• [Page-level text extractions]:
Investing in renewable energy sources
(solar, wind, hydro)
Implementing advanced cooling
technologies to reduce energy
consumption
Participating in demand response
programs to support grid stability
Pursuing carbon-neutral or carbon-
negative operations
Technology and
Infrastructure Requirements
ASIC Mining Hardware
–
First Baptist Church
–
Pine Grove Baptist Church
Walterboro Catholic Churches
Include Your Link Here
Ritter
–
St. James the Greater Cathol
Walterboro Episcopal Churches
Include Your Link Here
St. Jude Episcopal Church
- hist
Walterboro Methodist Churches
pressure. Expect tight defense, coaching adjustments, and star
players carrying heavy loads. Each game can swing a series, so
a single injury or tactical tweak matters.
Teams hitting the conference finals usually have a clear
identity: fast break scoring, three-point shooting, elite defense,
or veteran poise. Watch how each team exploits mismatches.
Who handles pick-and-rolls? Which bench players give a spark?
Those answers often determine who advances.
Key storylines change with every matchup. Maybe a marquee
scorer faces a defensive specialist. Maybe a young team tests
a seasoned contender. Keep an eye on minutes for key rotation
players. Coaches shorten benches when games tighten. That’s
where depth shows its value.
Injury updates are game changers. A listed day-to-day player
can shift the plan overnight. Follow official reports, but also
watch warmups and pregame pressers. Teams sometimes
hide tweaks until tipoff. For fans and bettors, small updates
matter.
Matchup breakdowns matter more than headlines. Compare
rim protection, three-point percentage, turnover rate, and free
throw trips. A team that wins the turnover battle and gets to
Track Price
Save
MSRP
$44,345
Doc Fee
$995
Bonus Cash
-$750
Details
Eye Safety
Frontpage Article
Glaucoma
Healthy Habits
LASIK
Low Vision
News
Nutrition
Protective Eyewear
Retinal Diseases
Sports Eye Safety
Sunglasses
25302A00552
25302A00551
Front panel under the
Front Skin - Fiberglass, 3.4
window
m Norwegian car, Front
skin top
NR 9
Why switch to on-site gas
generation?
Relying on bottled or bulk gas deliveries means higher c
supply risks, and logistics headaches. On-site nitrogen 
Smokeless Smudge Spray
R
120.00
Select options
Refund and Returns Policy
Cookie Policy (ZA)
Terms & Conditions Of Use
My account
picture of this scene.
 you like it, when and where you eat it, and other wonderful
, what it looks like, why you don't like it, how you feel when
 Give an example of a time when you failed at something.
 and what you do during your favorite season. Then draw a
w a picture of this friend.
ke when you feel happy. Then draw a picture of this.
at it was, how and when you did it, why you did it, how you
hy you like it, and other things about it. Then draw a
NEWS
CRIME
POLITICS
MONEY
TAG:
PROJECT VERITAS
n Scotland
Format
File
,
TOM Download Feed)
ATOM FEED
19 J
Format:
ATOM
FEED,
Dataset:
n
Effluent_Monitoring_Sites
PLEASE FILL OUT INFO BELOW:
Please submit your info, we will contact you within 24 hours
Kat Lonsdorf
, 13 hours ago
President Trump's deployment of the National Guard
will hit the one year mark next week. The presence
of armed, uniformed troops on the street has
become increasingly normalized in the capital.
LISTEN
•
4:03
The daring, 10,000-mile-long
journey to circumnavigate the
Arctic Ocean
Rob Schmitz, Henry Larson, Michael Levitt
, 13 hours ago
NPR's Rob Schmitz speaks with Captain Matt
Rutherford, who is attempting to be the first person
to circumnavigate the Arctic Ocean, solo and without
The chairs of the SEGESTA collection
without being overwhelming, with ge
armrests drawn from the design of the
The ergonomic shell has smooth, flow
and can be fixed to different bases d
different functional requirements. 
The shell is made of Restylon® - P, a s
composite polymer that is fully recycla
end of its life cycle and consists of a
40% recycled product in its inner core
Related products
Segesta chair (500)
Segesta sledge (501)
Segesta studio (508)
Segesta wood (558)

• [YOUR ASSIGNMENT]: Return word for word the lines above from the line with "Rutherford, who is" to the line with "composite polymer that is fully recycla", including both and leaving out all others.

• [ANSWER SECTION]:
Rutherford, who is attempting to be the first person
to circumnavigate the Arctic Ocean, solo and without
The chairs of the SEGESTA collection
without being overwhelming, with ge
armrests drawn from the design of the
The ergonomic shell has smooth, flow
and can be fixed to different bases d
different functional requirements. 
The shell is made of Restylon® - P, a s
composite polymer that is fully recycla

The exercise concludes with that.